Saturday, September 16, 2006

Courage, of all national qualities, is the most precarious; because it is exerted only at intervals, and by a few in every nation. - David Hume

The enemy is like a woman, weak in face of opposition, but correspondingly strong when not opposed. In a quarrel with a man, it is natural for a woman to lose heart and run away when he faces up to her; on the other hand, if the man begins to be afraid and to give ground, her rage, vindictiveness and fury overflow and know no limit.

-St. Ignatius Of Loyola, Spiritual Exercises, no. 325 (1548).

And so it goes.

I was informed last night by my eldest daughter that I had lost my perspective; that I was becoming paranoid about the monsters under the bed; that I was extreme in my vision of history; that I was wrong and over-exercised about the threats facing western civilization; that the answers to the current mess can be had by meaningful dialog and a pull-back from hard-line rhetoric. In a word: I had become "unhinged."

I think I responded. No, I know that I responded, vorciferously. But the sound of my voice fell victim to the deadening aspects of the vast media forest within which we wander.

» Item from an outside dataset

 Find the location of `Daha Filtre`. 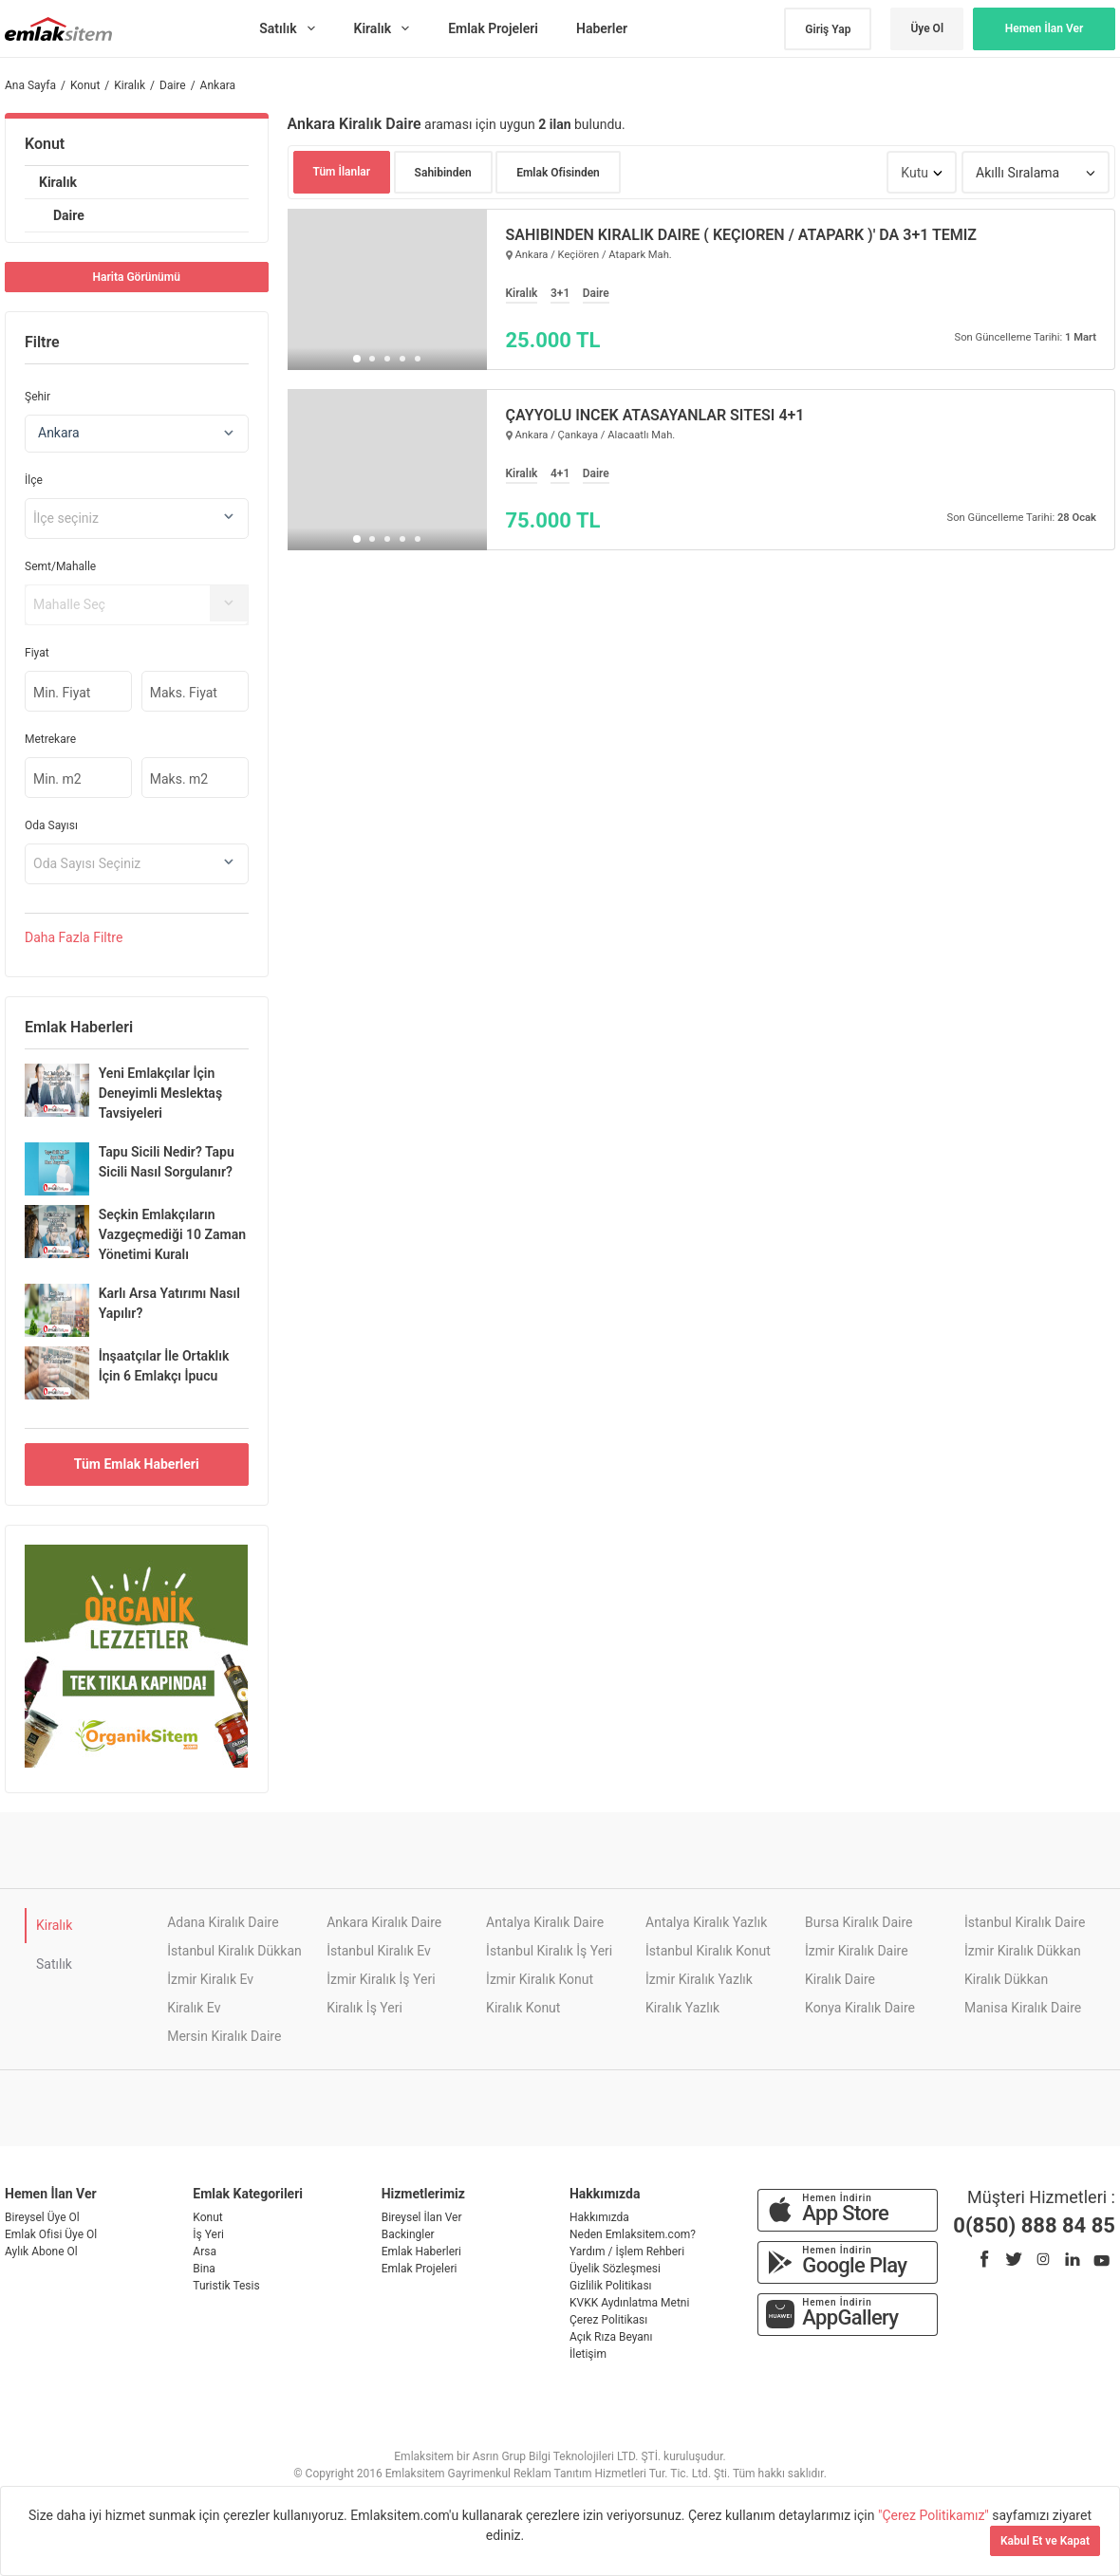

Daha Filtre is located at coordinates (73, 937).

I am crying "fire," and yet modern totems drown me out, even while they themselves burn.

And so this where we are in history.

Maybe.

She is, after all, a redhead.

And I am a Leo.

8 comments:

camojack said...

Courage? I'm thinking of Dan Rather...nothing good, mind you.

My last wife was a redhead, or at least sometimes she was, anyway.
(Like when I met her...)

Kids!!!

Anonymous said...

Your daughter looks like Bert Lahr?

Egads, Mr. rdr, you have my sympathy.

I remember Mark Twain saying something like "I couldn't believe what an idiot my old man was when I was eighteen, and how much smarter he got by the time I was twenty-seven."

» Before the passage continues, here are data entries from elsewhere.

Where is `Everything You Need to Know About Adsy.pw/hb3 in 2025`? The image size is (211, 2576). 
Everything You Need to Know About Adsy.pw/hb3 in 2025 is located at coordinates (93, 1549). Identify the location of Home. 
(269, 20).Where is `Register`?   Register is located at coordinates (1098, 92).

Give her a few years out in the 'real world'. The apple falls not far from the tree.

-Don Brouhaha

Cassandra said...

What Don said.

I started to answer this yesterday and decided to shut up.

I look at my oldest boy and just cannot believe, sometimes, how much he has changed just in the past two years.

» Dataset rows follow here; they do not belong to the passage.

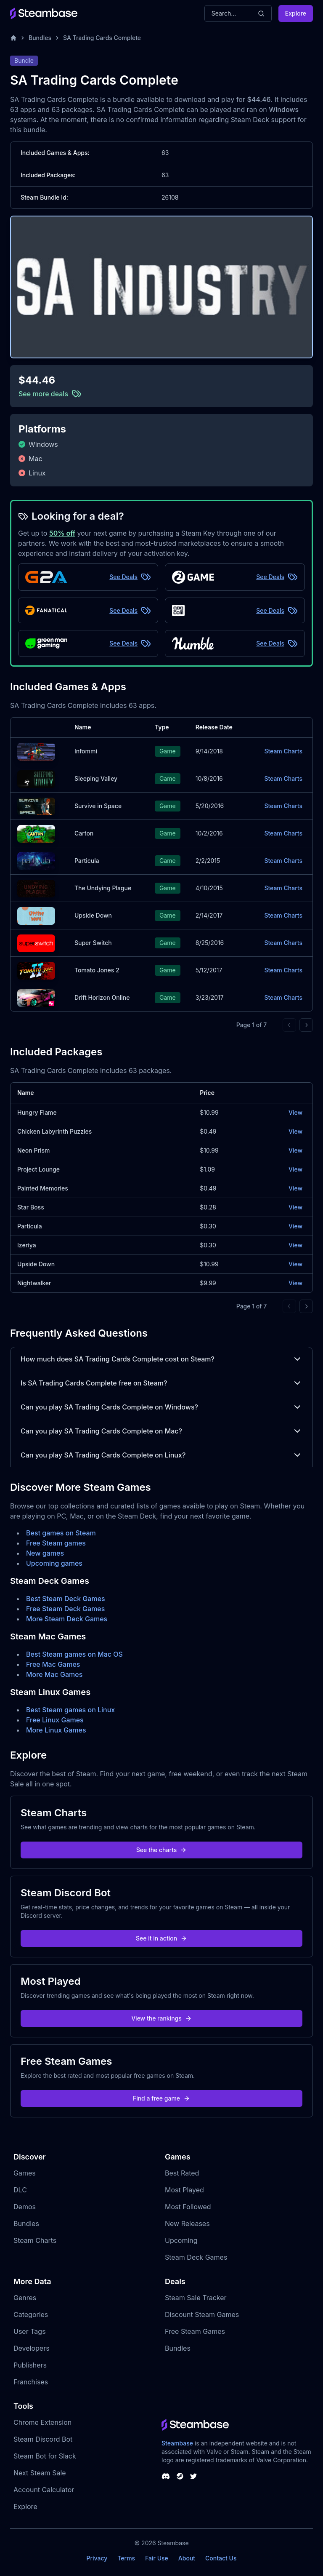 The width and height of the screenshot is (323, 2576). What do you see at coordinates (196, 2257) in the screenshot?
I see `Steam Deck Games` at bounding box center [196, 2257].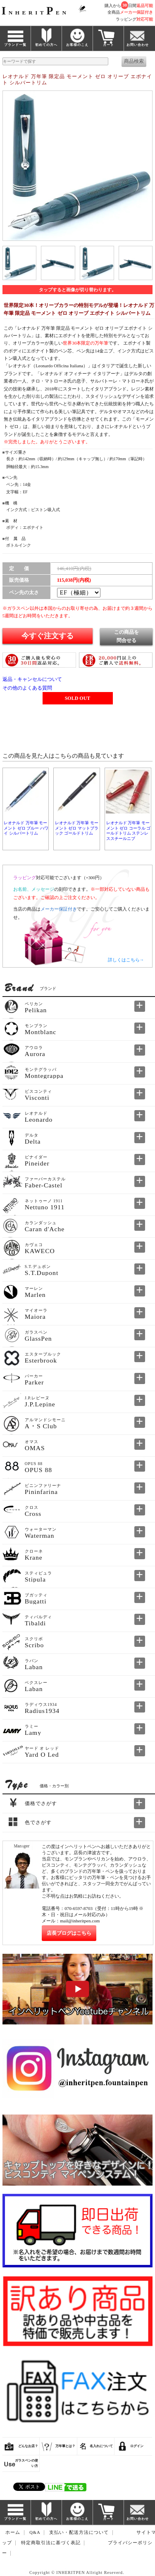  Describe the element at coordinates (35, 13) in the screenshot. I see `NHERITEN` at that location. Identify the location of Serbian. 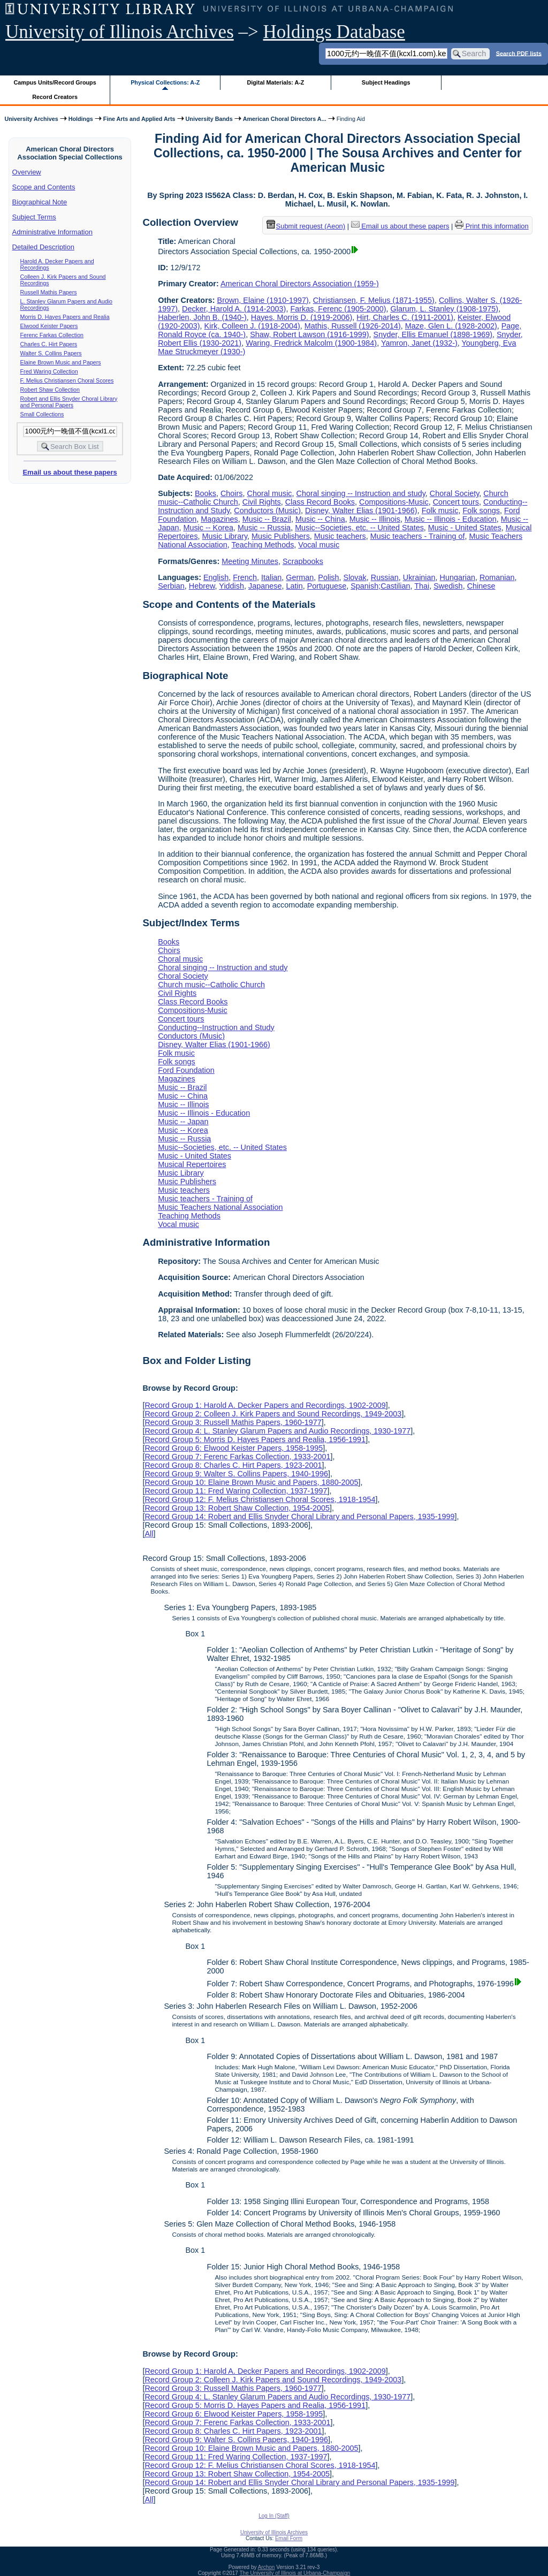
(171, 586).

He will be 27 in a few short days. My first baby. How do they get so big? I still remember when they first laid him in my arms. I don't think I will ever get over that feeling of wonder.

I remember when I didn't want to let the nurses take him back to the station to take his vitals and they laughed at me because I would follow with my IV and wait outside the window until they were done with him so I could snatch him back from those evil nurses who I was sure didn't know how to care for him properly.

Now he is busting crackheads. Kids :) They do turn out OK, eventually. I still think he is going to be a writer, someday. I hope so.

She is just enjoying all that heady knowledge from that fancy edumacation you just paid for, mr rdr. Be proud of her, as I know you are. The experience will come in its own time.

Cassandra said...

Would you please post something else so I do not have to look at that lion?

He is making me nervous. He's almost worse than that half-nude young man you put up there, and I didn't know where to look.

*Honestly* :)

spd rdr said...

He looks strong, doesn't he?

Cassandra said...

He looks....

*Exasperation* :)

Yes, that is precisely the work I was looking for counselor. How do you know these things instinctively?

Cassandra said...

oh. I am still tired.

word

I even read that twice and didn't see the typo. Not a good sign...

*sigh*

benning said...

How old is she? And is she still in school? That would explain a LOT of things!

Given enough time, she'll see the light.